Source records
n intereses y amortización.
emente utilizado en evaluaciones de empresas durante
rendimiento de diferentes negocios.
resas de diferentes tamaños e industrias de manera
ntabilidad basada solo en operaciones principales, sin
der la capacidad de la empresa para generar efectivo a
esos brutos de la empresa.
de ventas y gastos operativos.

▸ **TASK DIRECTIONS**
Please output only the lines from the one holding "ntabilidad basada solo" to the end of the records, first and last included, exactly as they appear.

▸ **RESPONSE TO THE TASK**
ntabilidad basada solo en operaciones principales, sin
der la capacidad de la empresa para generar efectivo a
esos brutos de la empresa.
de ventas y gastos operativos.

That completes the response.